What to work on - Without including any images, repeat the listing below exactly.

Input records -
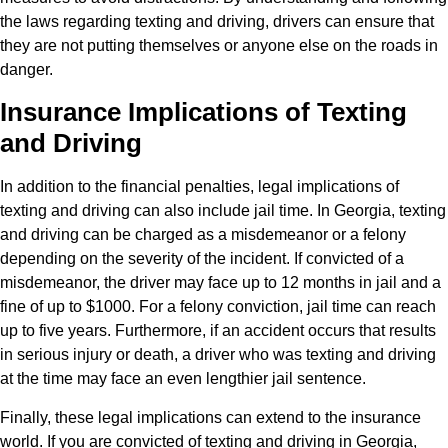
the laws regarding texting and driving, drivers can ensure that
they are not putting themselves or anyone else on the roads in
danger.
Insurance Implications of Texting
and Driving
In addition to the financial penalties, legal implications of
texting and driving can also include jail time. In Georgia, texting
and driving can be charged as a misdemeanor or a felony
depending on the severity of the incident. If convicted of a
misdemeanor, the driver may face up to 12 months in jail and a
fine of up to $1000. For a felony conviction, jail time can reach
up to five years. Furthermore, if an accident occurs that results
in serious injury or death, a driver who was texting and driving
at the time may face an even lengthier jail sentence.
Finally, these legal implications can extend to the insurance
world. If you are convicted of texting and driving in Georgia,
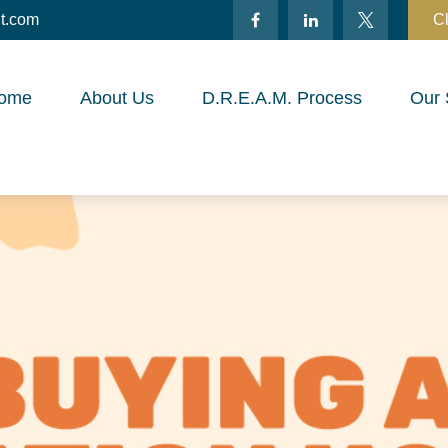
t.com
Cl
ome
About Us
D.R.E.A.M. Process
Our 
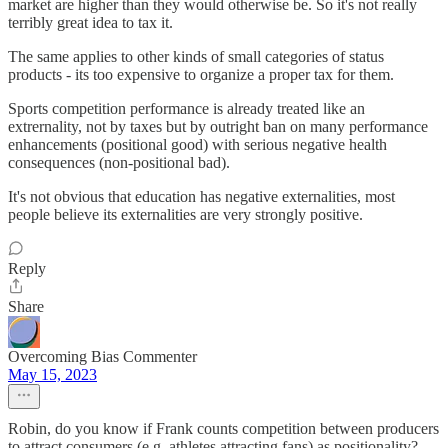
market are higher than they would otherwise be. So it's not really
terribly great idea to tax it.
The same applies to other kinds of small categories of status
products - its too expensive to organize a proper tax for them.
Sports competition performance is already treated like an
extrernality, not by taxes but by outright ban on many performance
enhancements (positional good) with serious negative health
consequences (non-positional bad).
It's not obvious that education has negative externalities, most
people believe its externalities are very strongly positive.
Reply
Share
Overcoming Bias Commenter
May 15, 2023
Robin, do you know if Frank counts competition between producers
to attract consumers (e.g. athletes attracting fans) as positionality?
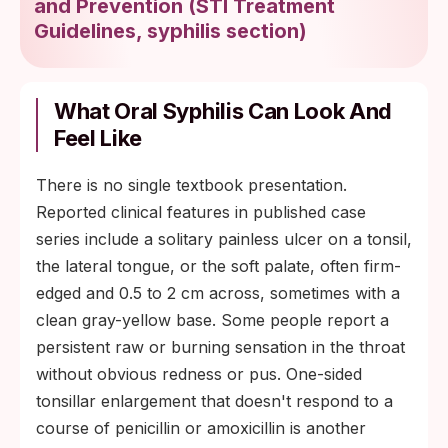
and Prevention
(
STI Treatment
Guidelines, syphilis section
)
What Oral Syphilis Can Look And
Feel Like
There is no single textbook presentation.
Reported clinical features in published case
series include a solitary painless ulcer on a tonsil,
the lateral tongue, or the soft palate, often firm-
edged and 0.5 to 2 cm across, sometimes with a
clean gray-yellow base. Some people report a
persistent raw or burning sensation in the throat
without obvious redness or pus. One-sided
tonsillar enlargement that doesn't respond to a
course of penicillin or amoxicillin is another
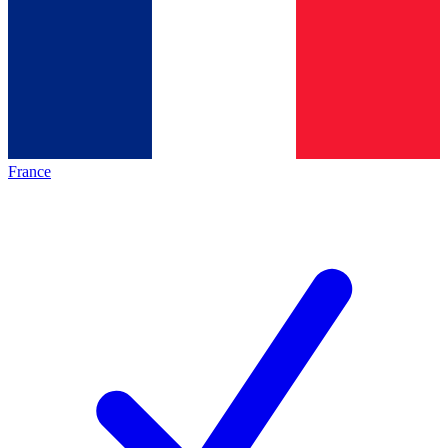
France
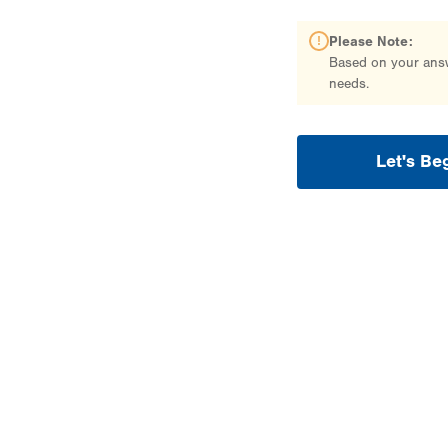
Please Note:
Based on your answe
needs.
Let's Be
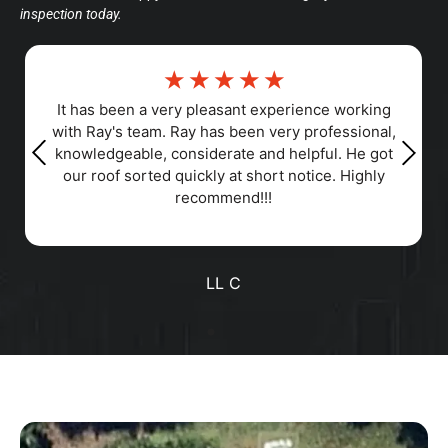
inspection today.
☆
☆
☆
☆
☆
☆
perience working
Responsiveness, Punctuality, Qua
ery professional,
Professionalism, Value
 helpful. He got
t notice. Highly
Positive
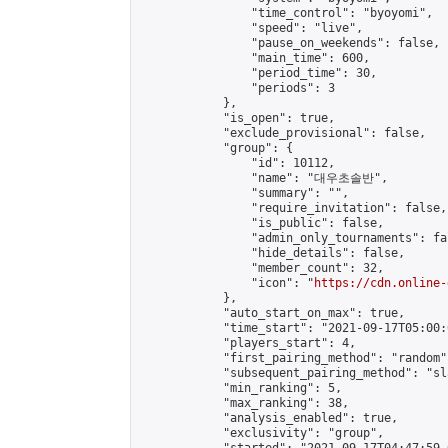
                "time_control": "byoyomi",

                "speed": "live",

                "pause_on_weekends": false,

                "main_time": 600,

                "period_time": 30,

                "periods": 3

            },

            "is_open": true,

            "exclude_provisional": false,

            "group": {

                "id": 10112,

                "name": "대우초솔반",

                "summary": "",

                "require_invitation": false,

                "is_public": false,

                "admin_only_tournaments": fal
                "hide_details": false,

                "member_count": 32,

                "icon": "
https://cdn.online-
            },

            "auto_start_on_max": true,

            "time_start": "2021-09-17T05:00:0
            "players_start": 4,

            "first_pairing_method": "random",
            "subsequent_pairing_method": "sl
            "min_ranking": 5,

Result for this task -
the laws regarding texting and driving, drivers can ensure that
they are not putting themselves or anyone else on the roads in
danger.
Insurance Implications of Texting
and Driving
In addition to the financial penalties, legal implications of
texting and driving can also include jail time. In Georgia, texting
and driving can be charged as a misdemeanor or a felony
depending on the severity of the incident. If convicted of a
misdemeanor, the driver may face up to 12 months in jail and a
fine of up to $1000. For a felony conviction, jail time can reach
up to five years. Furthermore, if an accident occurs that results
in serious injury or death, a driver who was texting and driving
at the time may face an even lengthier jail sentence.
Finally, these legal implications can extend to the insurance
world. If you are convicted of texting and driving in Georgia,
t.com
Cl
ome
About Us
D.R.E.A.M. Process
Our 
market are higher than they would otherwise be. So it's not really
terribly great idea to tax it.
The same applies to other kinds of small categories of status
products - its too expensive to organize a proper tax for them.
Sports competition performance is already treated like an
extrernality, not by taxes but by outright ban on many performance
enhancements (positional good) with serious negative health
consequences (non-positional bad).
It's not obvious that education has negative externalities, most
people believe its externalities are very strongly positive.
Reply
Share
Overcoming Bias Commenter
May 15, 2023
Robin, do you know if Frank counts competition between producers
to attract consumers (e.g. athletes attracting fans) as positionality?
and Prevention
(
STI Treatment
Guidelines, syphilis section
)
What Oral Syphilis Can Look And
Feel Like
There is no single textbook presentation.
Reported clinical features in published case
series include a solitary painless ulcer on a tonsil,
the lateral tongue, or the soft palate, often firm-
edged and 0.5 to 2 cm across, sometimes with a
clean gray-yellow base. Some people report a
persistent raw or burning sensation in the throat
without obvious redness or pus. One-sided
tonsillar enlargement that doesn't respond to a
course of penicillin or amoxicillin is another
France
Please Note:
Based on your answe
needs.
Let's Be
inspection today.
☆
☆
☆
☆
☆
☆
perience working
Responsiveness, Punctuality, Qua
ery professional,
Professionalism, Value
 helpful. He got
t notice. Highly
Positive
                "time_control": "byoyomi",

                "speed": "live",

                "pause_on_weekends": false,

                "main_time": 600,

                "period_time": 30,

                "periods": 3

            },

            "is_open": true,

            "exclude_provisional": false,

            "group": {

                "id": 10112,

                "name": "대우초솔반",

                "summary": "",

                "require_invitation": false,

                "is_public": false,

                "admin_only_tournaments": fal
                "hide_details": false,

                "member_count": 32,

                "icon": "
https://cdn.online-
            },

            "auto_start_on_max": true,

            "time_start": "2021-09-17T05:00:0
            "players_start": 4,

            "first_pairing_method": "random",
            "subsequent_pairing_method": "sl
            "min_ranking": 5,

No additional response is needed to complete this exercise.